Dirty Dining - A Cookbook And More For Lovers Review
By Ginnie Siena Bivona
What to Cook for Patrick Swayze
Cookbooks often revolve around themes, like Tex-Mex cooking, southern cooking, fruity drinks, etc. And the theme of this little cookbook is Romantic Dinners for Two. Author Ginnie Bivona tackles this theme with imagination and energy. She goes beyond the menu, organizing romantic settings complete with props.
Dirty Dining is not one of the strangest cookbooks I have ever read, but it is one of the most unique. This kind of cookbook faces two hurdles: not only must the cookbook create amorous situations, but it must also provide good recipes. (This is a cookbook, after all!)
Bivonna accomplishes both tasks well with a light-hearted style. Of course, an obvious target market for this kind of cookbook would be newlywed couples. But I think that many couples who have been together for years, and still continue to sit across the table from each other will enjoy from Dirty Dining as well. Newlyweds are supposed to do spontaneous things. It gets old sitting across from the same person year after year eating the same old food.

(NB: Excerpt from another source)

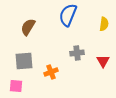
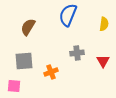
pink square: moved 2 px left
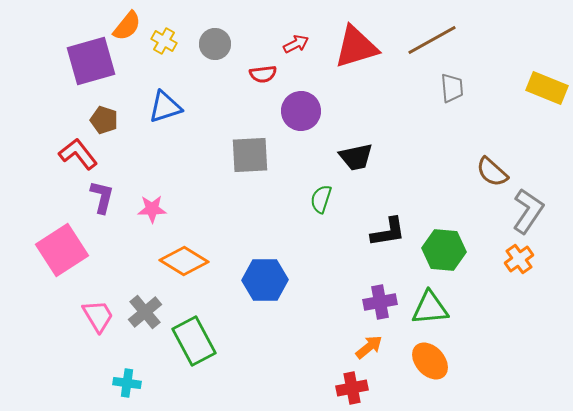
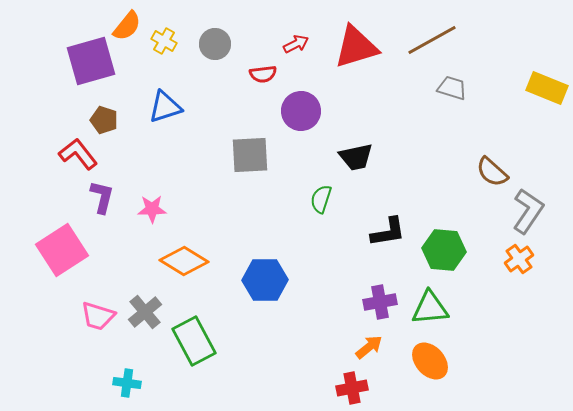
gray trapezoid: rotated 68 degrees counterclockwise
pink trapezoid: rotated 138 degrees clockwise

Try something new! Spice up your meals! And everyone loves a romantic.
With chapters like Whips on the Wall: Piggy, Piggy, Strip Lunch:, and All Day Sunday, Ginnie Bivona explains how to make the dining experience more than simply a routine meal, more a routine romantic meal.
The recipes are relatively easy to prepare, memorable and very good.
Menu for Piggy, Piggy
- Artichokes with Creamy Dipping Sauce
- Tarragon Chicken Roasted with Boiled New Potatoes
- Fresh Asparagus with Mock Hollandaise
- Tomato Dippin Salad and Bread
- Very Ripe Fruit in Season
- Apricot-Marbled Cheesecake
- 1 bay leaf
- ½ lemon
- 3 garlic cloves
- 1 t whole peppercorns
- 2 sprigs of fresh thyme
- parsley stems from the sauce
- ½ t salt
- 1 large or 2 small artichokes
- ½ cup mayonnaise
- 1 t balsamic vinegar
Combine the first 7 ingredients with water in a saucepan (if using dried thyme, place in a tea ball or cheesecloth); bring to a boil.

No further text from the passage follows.